Thursday, December 9, 2010

Lost Boys Six



 
        James Cameron isn't likely to submerge himself for us, eight hundred feet down in plastic barrels. Fifteen years can get you a lot of crud and algae. Mr. Titanic, I'd love to see on this, the flip-side of my my short life. (My name is James too.) But I'm not the most sympathetic member of the barrel crew down here.
     Bad ass"? My middle name.  Leading the "Lost Boys Six"?  My pleasure. On about March 17, 1996, we stole a boat from the local marina, as per usual and took our weekly joy ride.  This boat,that night, was begging to be stolen.  Keys in the ignition, gas metre reading full, on we jump.  Except for Matty and Jeremy, the youngest of us.  Four on the Whaler and those two on a stupid paddle wheeler that they had found beached next to the speed boat. 

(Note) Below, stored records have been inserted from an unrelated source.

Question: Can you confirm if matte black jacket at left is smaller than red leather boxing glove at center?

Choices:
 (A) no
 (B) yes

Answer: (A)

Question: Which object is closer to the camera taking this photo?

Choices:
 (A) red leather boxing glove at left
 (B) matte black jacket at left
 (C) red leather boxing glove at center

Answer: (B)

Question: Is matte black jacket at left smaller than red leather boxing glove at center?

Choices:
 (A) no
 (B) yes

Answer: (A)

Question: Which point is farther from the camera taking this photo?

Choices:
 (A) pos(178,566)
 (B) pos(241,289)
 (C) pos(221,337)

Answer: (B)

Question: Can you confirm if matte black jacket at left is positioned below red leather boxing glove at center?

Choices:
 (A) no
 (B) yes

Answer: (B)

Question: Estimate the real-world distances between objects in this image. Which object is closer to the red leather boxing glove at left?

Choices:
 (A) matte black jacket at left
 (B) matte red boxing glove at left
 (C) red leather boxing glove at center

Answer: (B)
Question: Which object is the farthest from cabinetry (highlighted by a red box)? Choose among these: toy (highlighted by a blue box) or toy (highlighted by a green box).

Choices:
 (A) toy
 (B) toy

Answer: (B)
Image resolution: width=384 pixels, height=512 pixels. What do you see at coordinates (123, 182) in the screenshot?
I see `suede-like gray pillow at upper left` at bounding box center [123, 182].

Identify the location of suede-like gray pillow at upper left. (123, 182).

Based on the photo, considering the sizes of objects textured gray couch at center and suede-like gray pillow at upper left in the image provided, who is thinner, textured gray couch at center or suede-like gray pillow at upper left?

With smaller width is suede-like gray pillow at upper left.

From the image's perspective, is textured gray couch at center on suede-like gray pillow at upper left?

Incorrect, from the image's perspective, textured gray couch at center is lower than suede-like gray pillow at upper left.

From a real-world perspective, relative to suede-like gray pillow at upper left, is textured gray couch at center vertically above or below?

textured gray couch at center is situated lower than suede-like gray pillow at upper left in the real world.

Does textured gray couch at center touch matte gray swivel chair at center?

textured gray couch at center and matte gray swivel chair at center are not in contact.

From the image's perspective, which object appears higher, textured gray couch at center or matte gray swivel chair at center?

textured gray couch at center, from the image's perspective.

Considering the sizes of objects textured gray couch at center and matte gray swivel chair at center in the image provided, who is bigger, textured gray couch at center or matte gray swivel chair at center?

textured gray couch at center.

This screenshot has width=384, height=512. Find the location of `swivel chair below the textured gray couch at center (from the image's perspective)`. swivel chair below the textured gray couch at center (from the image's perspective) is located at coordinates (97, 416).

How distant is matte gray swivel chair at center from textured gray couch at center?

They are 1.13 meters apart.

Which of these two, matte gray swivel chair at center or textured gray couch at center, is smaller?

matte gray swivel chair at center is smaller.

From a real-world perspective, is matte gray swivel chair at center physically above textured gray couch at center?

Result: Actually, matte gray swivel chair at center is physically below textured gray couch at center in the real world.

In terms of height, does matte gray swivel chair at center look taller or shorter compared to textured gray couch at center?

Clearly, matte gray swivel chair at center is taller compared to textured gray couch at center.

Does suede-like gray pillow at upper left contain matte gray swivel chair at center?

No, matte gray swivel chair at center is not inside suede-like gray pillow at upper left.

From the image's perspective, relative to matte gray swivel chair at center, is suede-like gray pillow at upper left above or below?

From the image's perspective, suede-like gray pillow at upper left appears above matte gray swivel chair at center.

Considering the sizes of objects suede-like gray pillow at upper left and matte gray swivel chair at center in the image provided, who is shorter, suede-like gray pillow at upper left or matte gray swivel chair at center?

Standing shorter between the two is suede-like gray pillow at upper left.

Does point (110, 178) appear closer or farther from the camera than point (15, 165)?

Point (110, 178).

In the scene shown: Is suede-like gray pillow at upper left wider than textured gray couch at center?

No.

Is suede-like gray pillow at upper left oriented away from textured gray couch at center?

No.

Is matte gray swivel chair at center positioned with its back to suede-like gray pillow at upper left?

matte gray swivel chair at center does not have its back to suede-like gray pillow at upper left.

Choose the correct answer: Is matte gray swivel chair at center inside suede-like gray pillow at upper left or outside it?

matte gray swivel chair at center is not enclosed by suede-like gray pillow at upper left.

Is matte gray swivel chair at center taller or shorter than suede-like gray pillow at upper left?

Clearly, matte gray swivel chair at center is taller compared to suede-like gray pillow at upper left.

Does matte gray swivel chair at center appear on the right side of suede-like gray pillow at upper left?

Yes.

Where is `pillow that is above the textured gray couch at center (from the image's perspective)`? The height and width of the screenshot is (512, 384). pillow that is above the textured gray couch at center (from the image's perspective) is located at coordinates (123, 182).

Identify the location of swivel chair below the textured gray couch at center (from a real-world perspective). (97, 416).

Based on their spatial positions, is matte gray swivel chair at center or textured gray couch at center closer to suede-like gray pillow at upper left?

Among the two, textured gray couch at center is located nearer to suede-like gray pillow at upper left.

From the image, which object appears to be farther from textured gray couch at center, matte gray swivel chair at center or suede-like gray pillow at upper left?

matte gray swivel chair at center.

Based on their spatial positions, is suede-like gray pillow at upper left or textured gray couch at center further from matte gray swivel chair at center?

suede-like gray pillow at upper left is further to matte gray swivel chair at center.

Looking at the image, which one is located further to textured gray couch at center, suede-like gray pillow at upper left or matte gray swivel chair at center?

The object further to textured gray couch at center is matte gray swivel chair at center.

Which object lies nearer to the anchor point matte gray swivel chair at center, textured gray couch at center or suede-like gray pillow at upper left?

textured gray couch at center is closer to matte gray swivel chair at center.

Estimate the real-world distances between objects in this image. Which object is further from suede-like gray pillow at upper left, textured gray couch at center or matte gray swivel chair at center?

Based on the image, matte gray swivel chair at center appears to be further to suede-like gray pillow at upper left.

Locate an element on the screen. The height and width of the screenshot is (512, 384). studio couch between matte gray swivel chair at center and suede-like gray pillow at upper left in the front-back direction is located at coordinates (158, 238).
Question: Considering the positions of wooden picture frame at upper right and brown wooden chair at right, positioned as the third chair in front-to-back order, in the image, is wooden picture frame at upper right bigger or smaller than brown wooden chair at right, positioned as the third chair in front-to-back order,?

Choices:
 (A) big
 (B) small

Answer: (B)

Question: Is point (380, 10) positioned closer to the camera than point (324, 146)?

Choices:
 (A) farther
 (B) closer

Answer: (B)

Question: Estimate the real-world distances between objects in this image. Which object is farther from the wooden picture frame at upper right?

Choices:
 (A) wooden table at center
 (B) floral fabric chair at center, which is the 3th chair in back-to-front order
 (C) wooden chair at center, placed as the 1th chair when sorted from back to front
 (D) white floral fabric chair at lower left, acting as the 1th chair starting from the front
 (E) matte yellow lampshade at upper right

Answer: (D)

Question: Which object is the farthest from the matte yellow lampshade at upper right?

     We left the bay area and headed into the lake.  The paddle boat finally arrived in the lake but it was rough and they begged us to pick them up.  We let them tough it out and get wet first, for being so stupid in the first place.
     Jason cranked the speed even though I was  steering. With two hundred and fifty horses under us, the rest of them flew backwards into a pile.  No one steering now, the Boston Whaler did a couple of donuts before stalling out.

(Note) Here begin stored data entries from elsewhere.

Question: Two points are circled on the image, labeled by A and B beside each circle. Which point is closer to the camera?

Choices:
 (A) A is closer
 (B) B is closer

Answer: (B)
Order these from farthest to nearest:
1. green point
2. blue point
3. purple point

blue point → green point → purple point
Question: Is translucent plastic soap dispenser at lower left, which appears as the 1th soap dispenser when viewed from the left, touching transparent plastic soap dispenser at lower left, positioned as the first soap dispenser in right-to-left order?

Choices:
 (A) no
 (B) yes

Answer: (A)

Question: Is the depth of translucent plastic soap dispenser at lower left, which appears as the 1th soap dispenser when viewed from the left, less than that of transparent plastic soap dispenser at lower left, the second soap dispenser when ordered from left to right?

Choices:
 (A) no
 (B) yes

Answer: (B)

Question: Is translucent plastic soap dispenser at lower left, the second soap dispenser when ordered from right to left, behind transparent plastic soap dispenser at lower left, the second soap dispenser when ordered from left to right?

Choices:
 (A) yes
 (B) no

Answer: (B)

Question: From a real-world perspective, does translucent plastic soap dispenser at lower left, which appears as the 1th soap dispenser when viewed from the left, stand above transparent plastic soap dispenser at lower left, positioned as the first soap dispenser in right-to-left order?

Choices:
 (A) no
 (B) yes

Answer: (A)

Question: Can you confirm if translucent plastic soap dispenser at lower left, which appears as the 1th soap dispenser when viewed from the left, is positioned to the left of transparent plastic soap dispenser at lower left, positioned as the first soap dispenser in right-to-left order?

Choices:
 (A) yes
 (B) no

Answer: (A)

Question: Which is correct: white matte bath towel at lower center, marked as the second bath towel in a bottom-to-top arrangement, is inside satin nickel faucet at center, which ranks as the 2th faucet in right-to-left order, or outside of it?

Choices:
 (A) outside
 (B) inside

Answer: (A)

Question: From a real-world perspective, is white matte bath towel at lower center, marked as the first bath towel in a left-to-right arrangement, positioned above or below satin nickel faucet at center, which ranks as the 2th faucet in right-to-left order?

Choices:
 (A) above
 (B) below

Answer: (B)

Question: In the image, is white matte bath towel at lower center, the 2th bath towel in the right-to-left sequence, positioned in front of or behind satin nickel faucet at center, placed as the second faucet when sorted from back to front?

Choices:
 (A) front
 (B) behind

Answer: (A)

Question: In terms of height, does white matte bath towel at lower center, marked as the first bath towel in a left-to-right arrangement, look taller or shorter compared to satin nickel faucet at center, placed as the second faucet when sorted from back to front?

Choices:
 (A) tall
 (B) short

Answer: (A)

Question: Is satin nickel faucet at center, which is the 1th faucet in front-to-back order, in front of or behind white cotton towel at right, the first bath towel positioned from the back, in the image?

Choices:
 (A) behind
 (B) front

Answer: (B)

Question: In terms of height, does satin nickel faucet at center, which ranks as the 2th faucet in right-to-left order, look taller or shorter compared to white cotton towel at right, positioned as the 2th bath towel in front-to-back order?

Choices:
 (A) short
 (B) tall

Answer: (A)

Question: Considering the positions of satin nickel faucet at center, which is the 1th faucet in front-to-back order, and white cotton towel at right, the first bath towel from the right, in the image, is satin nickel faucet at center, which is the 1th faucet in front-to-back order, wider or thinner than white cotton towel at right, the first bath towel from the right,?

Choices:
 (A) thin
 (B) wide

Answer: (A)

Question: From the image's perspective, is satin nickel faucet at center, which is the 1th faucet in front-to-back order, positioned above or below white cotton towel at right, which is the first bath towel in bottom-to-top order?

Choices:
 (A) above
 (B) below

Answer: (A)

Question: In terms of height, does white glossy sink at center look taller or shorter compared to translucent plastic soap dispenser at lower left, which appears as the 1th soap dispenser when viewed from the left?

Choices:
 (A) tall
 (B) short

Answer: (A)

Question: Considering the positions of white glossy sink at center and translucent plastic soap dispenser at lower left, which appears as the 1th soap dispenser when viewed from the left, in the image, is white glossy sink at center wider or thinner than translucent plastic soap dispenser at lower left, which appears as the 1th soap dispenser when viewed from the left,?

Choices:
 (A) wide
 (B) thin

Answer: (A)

      Gas metre read still full but the boat would not start.  The  wet ones of us were shivering and we decided to head back when the engine started. But it doesn't start.  The lights from the harbour were still in sight and so was a smaller light moving steadily toward us.  It was a camouflage blow-up type boat, like the ones that chase other whalers, the ones from japan, in the ocean, killing giant mammals from the sea.  We six  mammals, were about to join them but we don't know it yet.
    
                                  ~       
     Jason just got back from four days on observation at the local psych hospital.  Something about suicide.  He said it wasn't bad there.
They even had a school.   It was short term because Jay isn't nuts or anything like that.  Some girl ditched him is all.  It was all to much for him I guess.
Next time he thinks about killing himself he'll keep it to himself.
     Bobbie and I shoplifted lunch five days a week at the local grocery store.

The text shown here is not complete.